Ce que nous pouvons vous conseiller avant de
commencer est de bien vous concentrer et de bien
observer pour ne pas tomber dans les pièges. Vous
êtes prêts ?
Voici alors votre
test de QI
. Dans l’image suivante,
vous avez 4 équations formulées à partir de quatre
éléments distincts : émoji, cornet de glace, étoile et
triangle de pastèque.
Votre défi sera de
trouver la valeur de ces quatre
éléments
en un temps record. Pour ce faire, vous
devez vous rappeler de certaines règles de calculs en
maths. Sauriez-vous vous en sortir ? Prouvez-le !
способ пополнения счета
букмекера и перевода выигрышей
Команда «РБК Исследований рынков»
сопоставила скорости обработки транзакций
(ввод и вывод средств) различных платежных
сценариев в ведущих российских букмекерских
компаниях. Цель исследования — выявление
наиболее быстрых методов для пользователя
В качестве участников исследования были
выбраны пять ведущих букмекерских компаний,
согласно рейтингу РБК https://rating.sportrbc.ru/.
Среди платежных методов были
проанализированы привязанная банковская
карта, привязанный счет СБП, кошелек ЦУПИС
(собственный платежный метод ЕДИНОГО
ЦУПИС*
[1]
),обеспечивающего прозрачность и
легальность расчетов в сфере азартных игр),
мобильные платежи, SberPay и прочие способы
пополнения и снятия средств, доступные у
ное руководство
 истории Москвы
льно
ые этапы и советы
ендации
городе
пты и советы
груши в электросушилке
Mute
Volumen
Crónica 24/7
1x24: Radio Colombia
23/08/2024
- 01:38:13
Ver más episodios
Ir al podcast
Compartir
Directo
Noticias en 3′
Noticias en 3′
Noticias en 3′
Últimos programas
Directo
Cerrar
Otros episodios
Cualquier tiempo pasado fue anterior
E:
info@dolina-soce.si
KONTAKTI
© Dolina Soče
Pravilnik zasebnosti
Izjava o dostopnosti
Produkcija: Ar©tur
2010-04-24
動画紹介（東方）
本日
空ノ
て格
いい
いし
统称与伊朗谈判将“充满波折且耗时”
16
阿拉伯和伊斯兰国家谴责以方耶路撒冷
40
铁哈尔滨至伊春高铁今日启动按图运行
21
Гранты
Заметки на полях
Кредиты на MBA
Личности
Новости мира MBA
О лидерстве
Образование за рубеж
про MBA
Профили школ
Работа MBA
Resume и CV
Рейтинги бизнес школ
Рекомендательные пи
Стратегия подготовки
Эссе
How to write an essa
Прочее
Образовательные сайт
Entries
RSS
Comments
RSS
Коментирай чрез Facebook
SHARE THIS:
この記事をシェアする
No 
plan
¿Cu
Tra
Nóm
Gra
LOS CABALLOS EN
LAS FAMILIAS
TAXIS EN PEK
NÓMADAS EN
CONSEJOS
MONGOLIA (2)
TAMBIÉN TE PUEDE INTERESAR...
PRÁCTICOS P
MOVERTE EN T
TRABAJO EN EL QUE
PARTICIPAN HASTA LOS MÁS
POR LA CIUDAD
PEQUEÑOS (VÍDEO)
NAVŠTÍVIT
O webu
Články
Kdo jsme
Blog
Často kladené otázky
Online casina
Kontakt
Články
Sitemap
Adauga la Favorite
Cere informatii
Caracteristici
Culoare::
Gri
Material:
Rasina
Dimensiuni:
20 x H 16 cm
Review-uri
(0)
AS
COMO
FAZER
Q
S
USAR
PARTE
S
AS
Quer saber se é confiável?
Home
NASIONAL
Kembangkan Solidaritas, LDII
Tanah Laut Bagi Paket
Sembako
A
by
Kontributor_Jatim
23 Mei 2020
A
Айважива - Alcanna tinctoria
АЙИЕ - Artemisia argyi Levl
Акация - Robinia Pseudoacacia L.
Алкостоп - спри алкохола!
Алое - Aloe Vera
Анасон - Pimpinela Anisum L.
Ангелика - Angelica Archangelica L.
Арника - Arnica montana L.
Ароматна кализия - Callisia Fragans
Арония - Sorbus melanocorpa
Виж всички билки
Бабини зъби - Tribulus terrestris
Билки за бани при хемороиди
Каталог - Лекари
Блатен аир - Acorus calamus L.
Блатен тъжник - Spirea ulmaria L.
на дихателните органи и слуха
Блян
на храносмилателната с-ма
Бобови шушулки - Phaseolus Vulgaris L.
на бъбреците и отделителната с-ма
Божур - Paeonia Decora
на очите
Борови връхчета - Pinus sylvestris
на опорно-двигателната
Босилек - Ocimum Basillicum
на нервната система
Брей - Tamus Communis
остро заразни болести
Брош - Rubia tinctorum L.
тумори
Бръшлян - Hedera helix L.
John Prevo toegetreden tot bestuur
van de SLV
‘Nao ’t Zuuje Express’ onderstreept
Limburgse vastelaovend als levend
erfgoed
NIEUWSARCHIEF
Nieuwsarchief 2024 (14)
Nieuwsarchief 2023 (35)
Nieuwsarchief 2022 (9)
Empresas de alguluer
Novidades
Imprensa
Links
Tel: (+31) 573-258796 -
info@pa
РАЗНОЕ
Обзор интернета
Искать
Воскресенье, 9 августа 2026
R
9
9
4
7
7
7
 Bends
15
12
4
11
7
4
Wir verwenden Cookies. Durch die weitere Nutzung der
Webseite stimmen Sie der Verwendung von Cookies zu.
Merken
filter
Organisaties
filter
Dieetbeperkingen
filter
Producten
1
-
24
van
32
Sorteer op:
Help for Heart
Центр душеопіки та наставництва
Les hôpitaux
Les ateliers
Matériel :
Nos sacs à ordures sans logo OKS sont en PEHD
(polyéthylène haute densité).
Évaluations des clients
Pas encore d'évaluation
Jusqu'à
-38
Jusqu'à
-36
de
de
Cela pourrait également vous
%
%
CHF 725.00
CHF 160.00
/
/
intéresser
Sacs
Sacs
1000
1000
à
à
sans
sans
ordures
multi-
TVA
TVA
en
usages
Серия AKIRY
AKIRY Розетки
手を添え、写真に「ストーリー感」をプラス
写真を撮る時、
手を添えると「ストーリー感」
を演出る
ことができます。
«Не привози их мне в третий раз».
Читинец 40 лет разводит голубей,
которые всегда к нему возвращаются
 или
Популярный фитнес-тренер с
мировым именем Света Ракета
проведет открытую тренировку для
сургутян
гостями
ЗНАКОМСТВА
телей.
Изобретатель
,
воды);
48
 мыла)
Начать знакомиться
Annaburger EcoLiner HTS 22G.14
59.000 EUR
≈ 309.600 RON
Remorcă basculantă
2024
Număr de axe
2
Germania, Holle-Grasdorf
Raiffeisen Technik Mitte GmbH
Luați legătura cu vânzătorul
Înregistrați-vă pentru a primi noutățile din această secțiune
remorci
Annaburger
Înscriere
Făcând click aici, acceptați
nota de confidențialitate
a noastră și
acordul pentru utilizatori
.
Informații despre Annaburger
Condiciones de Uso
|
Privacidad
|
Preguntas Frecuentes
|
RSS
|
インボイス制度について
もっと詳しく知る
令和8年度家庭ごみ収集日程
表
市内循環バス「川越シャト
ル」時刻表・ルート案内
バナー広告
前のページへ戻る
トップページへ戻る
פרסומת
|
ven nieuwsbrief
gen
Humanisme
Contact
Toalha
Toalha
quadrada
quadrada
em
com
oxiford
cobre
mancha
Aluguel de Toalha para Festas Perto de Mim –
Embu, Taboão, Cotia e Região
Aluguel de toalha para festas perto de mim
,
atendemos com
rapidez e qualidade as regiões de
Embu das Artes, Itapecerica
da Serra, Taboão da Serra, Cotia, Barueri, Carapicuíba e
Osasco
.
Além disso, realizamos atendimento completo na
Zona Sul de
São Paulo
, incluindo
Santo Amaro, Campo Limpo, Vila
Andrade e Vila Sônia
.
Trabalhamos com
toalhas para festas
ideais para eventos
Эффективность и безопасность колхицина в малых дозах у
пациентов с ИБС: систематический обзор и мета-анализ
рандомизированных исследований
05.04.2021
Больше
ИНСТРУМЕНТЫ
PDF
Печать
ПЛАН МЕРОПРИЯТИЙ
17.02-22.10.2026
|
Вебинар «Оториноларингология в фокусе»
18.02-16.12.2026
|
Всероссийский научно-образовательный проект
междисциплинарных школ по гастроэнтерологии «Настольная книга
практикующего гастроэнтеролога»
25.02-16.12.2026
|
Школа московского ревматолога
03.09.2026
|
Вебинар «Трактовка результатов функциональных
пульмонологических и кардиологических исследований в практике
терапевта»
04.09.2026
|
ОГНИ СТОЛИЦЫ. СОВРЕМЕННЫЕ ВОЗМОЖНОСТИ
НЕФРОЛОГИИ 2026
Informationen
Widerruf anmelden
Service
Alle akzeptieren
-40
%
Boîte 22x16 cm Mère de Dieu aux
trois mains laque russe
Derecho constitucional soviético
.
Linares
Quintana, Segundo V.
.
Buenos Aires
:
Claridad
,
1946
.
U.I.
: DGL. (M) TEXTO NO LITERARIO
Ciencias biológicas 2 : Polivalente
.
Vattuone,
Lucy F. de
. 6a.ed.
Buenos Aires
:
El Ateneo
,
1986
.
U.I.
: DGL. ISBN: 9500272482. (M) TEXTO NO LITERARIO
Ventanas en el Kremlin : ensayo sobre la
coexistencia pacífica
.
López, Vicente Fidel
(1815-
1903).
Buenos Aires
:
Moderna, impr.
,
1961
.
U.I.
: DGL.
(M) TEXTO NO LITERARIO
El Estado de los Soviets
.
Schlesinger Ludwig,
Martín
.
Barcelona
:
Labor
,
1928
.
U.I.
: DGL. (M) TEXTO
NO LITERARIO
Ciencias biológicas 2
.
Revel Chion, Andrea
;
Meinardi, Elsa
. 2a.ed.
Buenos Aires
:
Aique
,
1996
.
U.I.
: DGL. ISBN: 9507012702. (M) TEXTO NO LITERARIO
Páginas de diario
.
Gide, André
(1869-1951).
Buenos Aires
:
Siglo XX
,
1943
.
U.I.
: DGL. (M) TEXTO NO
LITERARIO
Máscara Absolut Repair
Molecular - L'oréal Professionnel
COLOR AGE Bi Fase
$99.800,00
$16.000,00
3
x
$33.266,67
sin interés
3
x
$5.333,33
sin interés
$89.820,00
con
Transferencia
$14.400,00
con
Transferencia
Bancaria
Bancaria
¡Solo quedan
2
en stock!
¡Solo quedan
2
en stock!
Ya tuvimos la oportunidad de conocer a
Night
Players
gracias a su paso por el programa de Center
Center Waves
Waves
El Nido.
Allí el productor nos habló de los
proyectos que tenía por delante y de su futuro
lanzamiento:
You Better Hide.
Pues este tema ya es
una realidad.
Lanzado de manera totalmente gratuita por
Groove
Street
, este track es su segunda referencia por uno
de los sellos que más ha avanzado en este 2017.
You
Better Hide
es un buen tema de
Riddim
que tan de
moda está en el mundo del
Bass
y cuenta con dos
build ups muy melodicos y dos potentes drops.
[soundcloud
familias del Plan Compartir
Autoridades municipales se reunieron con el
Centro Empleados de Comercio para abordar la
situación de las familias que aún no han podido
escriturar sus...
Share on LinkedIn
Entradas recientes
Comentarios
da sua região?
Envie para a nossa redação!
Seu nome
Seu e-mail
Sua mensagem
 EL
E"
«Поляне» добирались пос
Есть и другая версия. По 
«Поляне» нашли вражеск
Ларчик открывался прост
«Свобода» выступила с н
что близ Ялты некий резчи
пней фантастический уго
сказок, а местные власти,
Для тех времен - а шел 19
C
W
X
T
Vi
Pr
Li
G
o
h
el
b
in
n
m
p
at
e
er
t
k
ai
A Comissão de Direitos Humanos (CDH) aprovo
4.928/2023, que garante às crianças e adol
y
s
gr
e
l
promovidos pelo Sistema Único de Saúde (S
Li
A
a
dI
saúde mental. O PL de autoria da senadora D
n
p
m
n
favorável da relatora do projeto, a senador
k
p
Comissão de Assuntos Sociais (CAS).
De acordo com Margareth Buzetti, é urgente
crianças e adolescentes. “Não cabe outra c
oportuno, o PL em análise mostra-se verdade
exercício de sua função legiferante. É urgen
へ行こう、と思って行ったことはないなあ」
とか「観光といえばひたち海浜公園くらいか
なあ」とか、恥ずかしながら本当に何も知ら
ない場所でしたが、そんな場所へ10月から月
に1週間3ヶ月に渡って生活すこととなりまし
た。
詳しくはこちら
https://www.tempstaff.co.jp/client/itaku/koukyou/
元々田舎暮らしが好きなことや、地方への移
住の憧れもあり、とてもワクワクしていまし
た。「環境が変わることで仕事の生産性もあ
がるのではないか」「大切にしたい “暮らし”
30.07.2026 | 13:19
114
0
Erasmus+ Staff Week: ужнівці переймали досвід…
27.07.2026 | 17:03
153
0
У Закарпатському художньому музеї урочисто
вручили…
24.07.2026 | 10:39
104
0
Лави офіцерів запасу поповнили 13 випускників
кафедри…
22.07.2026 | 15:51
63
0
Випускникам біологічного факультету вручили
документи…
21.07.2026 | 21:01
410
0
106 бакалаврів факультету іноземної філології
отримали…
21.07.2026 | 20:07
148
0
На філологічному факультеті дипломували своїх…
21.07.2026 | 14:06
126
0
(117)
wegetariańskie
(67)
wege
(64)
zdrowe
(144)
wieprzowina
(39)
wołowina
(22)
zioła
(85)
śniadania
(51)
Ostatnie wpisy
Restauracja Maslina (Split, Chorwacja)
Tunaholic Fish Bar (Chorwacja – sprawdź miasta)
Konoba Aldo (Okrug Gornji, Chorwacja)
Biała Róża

#### THE PROBLEM
Set down, exactly as they appear, the lines above from the first one to the line that holds "Среди платежных методов были", both included, please, and no others.

#### ANSWER SECTION
Ce que nous pouvons vous conseiller avant de
commencer est de bien vous concentrer et de bien
observer pour ne pas tomber dans les pièges. Vous
êtes prêts ?
Voici alors votre
test de QI
. Dans l’image suivante,
vous avez 4 équations formulées à partir de quatre
éléments distincts : émoji, cornet de glace, étoile et
triangle de pastèque.
Votre défi sera de
trouver la valeur de ces quatre
éléments
en un temps record. Pour ce faire, vous
devez vous rappeler de certaines règles de calculs en
maths. Sauriez-vous vous en sortir ? Prouvez-le !
способ пополнения счета
букмекера и перевода выигрышей
Команда «РБК Исследований рынков»
сопоставила скорости обработки транзакций
(ввод и вывод средств) различных платежных
сценариев в ведущих российских букмекерских
компаниях. Цель исследования — выявление
наиболее быстрых методов для пользователя
В качестве участников исследования были
выбраны пять ведущих букмекерских компаний,
согласно рейтингу РБК https://rating.sportrbc.ru/.
Среди платежных методов были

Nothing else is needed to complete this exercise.